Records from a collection
-- -- --

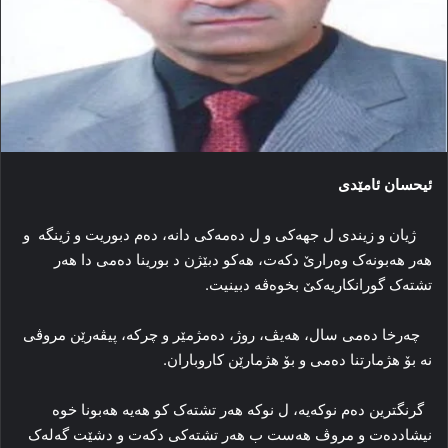
ئیحسان ئامێدی
ژیان و زیندی ل جهەکی و ل دەمەکی دانە، دەم دبوریت و ژینگە و
هەر هەبونەک وەرارێ دکەت، هەکو دبێژن د بورینا دەمی دا هەر
تشتەک گورانکاریەکێ بخوەڤە دبینیت.
چەرخا دەمی سال، هەیڤ، روژ، دەمژمێر و چرکە، پیڤەرێن مروڤی
نە بۆ هژمارتنا دەمی و بۆ هژمارێن کاروباران.
گرنگترین دەم نوکەیە، ل نوکە هەر تشتەک کو هەیە هەبونا خوە
نیشاددەت و مروڤ هەست ب هەر تشتەکی دکەت و دشێت گەلەک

-- -- --

TASK REQUIREMENTS:
Retype every entry exactly as written, but omit the pictures.

SOLUTION FOR THIS TASK:
ئیحسان ئامێدی
ژیان و زیندی ل جهەکی و ل دەمەکی دانە، دەم دبوریت و ژینگە و
هەر هەبونەک وەرارێ دکەت، هەکو دبێژن د بورینا دەمی دا هەر
تشتەک گورانکاریەکێ بخوەڤە دبینیت.
چەرخا دەمی سال، هەیڤ، روژ، دەمژمێر و چرکە، پیڤەرێن مروڤی
نە بۆ هژمارتنا دەمی و بۆ هژمارێن کاروباران.
گرنگترین دەم نوکەیە، ل نوکە هەر تشتەک کو هەیە هەبونا خوە
نیشاددەت و مروڤ هەست ب هەر تشتەکی دکەت و دشێت گەلەک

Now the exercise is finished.